Using CPU and memory

Mach is a large x86_64 shared memory (ccNUMA) machine with the following characteristics:

  • 2048 CPUs (= cores) on 256 physical processor sockets
  • 16 TB of memory, i.e. 64 GB per socket, 8 GB per CPU.

In principle, every CPU in the system can access the entire 16TB of memory installed in the system. To avoid memory contention, the batch-system PBS allocates CPUs in multiples of so-called memory nodes. Each of the 256 memory nodes consists of one 8-Core processor socket and its local memory, so each node has 8 CPUs (=cores) and 64 GB of memory, totalling 2048 CPUs and 16 TB of memory. Effectively, 62 GB per memory node can be used by your programs.

If you submit a job to the PBS queuing system, PBS will look at your CPU and memory requirements and will allocate a CPU-set containing as many nodes as are necessary to fulfill both of your requirements.

Assigned CPU-sets will always be exclusive for your own use. If your program uses less memory or CPUs than requested, or if your PBS-job requests less than a multiple of 8 CPUs, the unused resources will sit idle. PBS will not assign these unused resources to other tasks.

You can check the static properties of this CPU-set by looking at the output of "qstat -f job-id". PBS always allocates entire memory nodes, so your CPU-sets will consist of multiples of 8 CPUs and 64 GB.

Example: if you request 12 CPUs and 50GB of memory, you will be assigned two memory nodes with a total of 16 CPUs and 128 GB for your exclusive use. If you request 8 CPUs and 100 GB, your CPU-set will consist of two memory nodes to satisfy your memory requirement, totalling 16 CPUs and 128 GB. It is normally a good idea to match your requirements to this granularity, but please request slightly less than an integer multiple of 64 GB of memory (see below).
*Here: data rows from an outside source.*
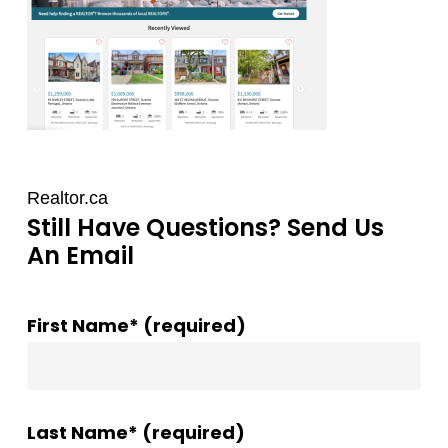
Realtor.ca
Still Have Questions? Send Us
An Email
First Name* (required)
Last Name* (required)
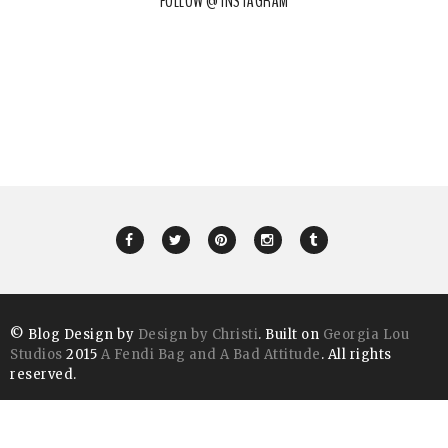
FOLLOW @ INSTAGRAM
© Blog Design by
Design by Christi
. Built on
Georgia Lou
Studios
2015
A Fendi Bag and A Bad Attitude
. All rights
reserved.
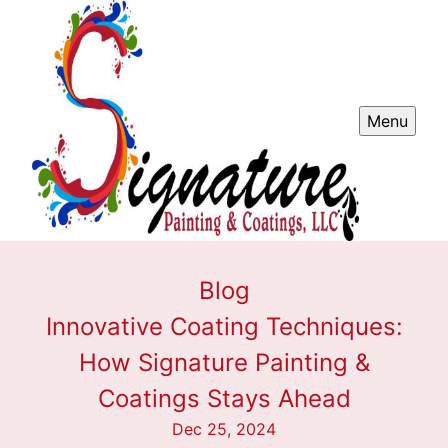
Menu
Blog
Innovative Coating Techniques:
How Signature Painting &
Coatings Stays Ahead
Dec 25, 2024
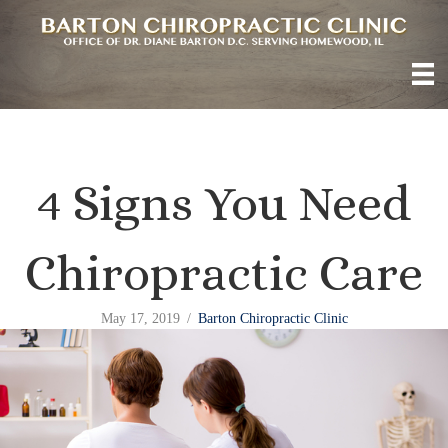
4 Signs You Need
Chiropractic Care
May 17, 2019
/
Barton Chiropractic Clinic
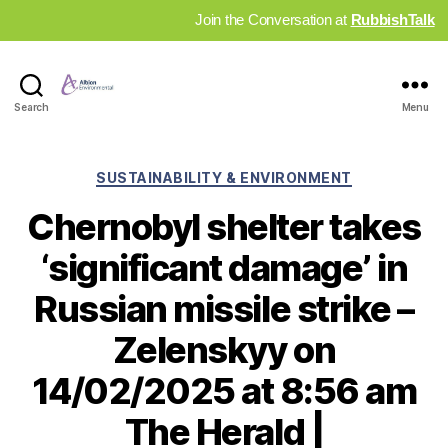
Join the Conversation at
RubbishTalk
Industry
Search
Menu
News
Hub
Categories
SUSTAINABILITY & ENVIRONMENT
Chernobyl shelter takes
‘significant damage’ in
Russian missile strike –
Zelenskyy on
14/02/2025 at 8:56 am
The Herald |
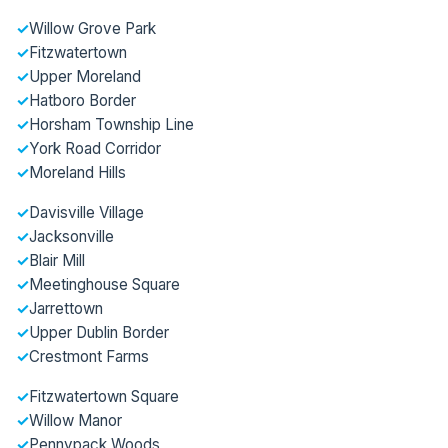
✓
Willow Grove Park
✓
Fitzwatertown
✓
Upper Moreland
✓
Hatboro Border
✓
Horsham Township Line
✓
York Road Corridor
✓
Moreland Hills
✓
Davisville Village
✓
Jacksonville
✓
Blair Mill
✓
Meetinghouse Square
✓
Jarrettown
✓
Upper Dublin Border
✓
Crestmont Farms
✓
Fitzwatertown Square
✓
Willow Manor
✓
Pennypack Woods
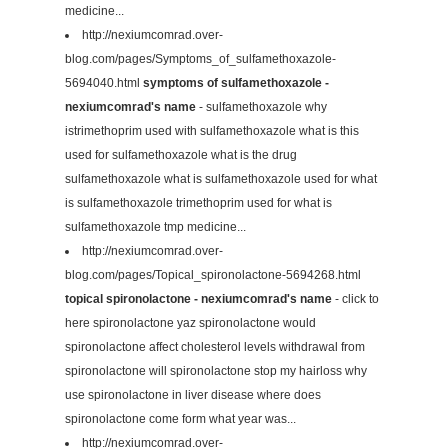
medicine...
http://nexiumcomrad.over-
blog.com/pages/Symptoms_of_sulfamethoxazole-
5694040.html
symptoms of sulfamethoxazole -
nexiumcomrad's name
- sulfamethoxazole why
istrimethoprim used with sulfamethoxazole what is this
used for sulfamethoxazole what is the drug
sulfamethoxazole what is sulfamethoxazole used for what
is sulfamethoxazole trimethoprim used for what is
sulfamethoxazole tmp medicine...
http://nexiumcomrad.over-
blog.com/pages/Topical_spironolactone-5694268.html
topical spironolactone - nexiumcomrad's name
- click to
here spironolactone yaz spironolactone would
spironolactone affect cholesterol levels withdrawal from
spironolactone will spironolactone stop my hairloss why
use spironolactone in liver disease where does
spironolactone come form what year was...
http://nexiumcomrad.over-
Consequences of exceeding assigned resources

To avoid memory contention among jobs, we have set up the system such that memory will be shared only within the nodes assigned to a job's CPU-set. So, if your program tries to use more memory than you requested in your PBS-job, it will neither be terminated nor will it use memory of nodes belonging to other jobs, but it will cause paging I/O to the swap area. This may impair the effective or even stable operation of the entire system, so it is imperative that your programs' memory use stays within the limits specified in your qsub command or job script. If you are uncertain about your memory requirements, use a sensible safety margin or observe your program's memory usage.

If the number of CPU-intensive threads in your program exceeds the number of CPUs in your CPU-set, some threads will have to share individual CPUs, generally resulting in poor performance (or in severe cases even instability of the entire system). Since the individual threads of many parallel jobs perform busy-waits on other threads, this performance degradation cannot be observed by an asymmetrical CPU-load.

In fact, the amount of memory is slightly (16 MB) less than 64 GB for every other node. So if you request an integer multiple of 64 GB, every second node may be skipped, leading to sub-optimal placement.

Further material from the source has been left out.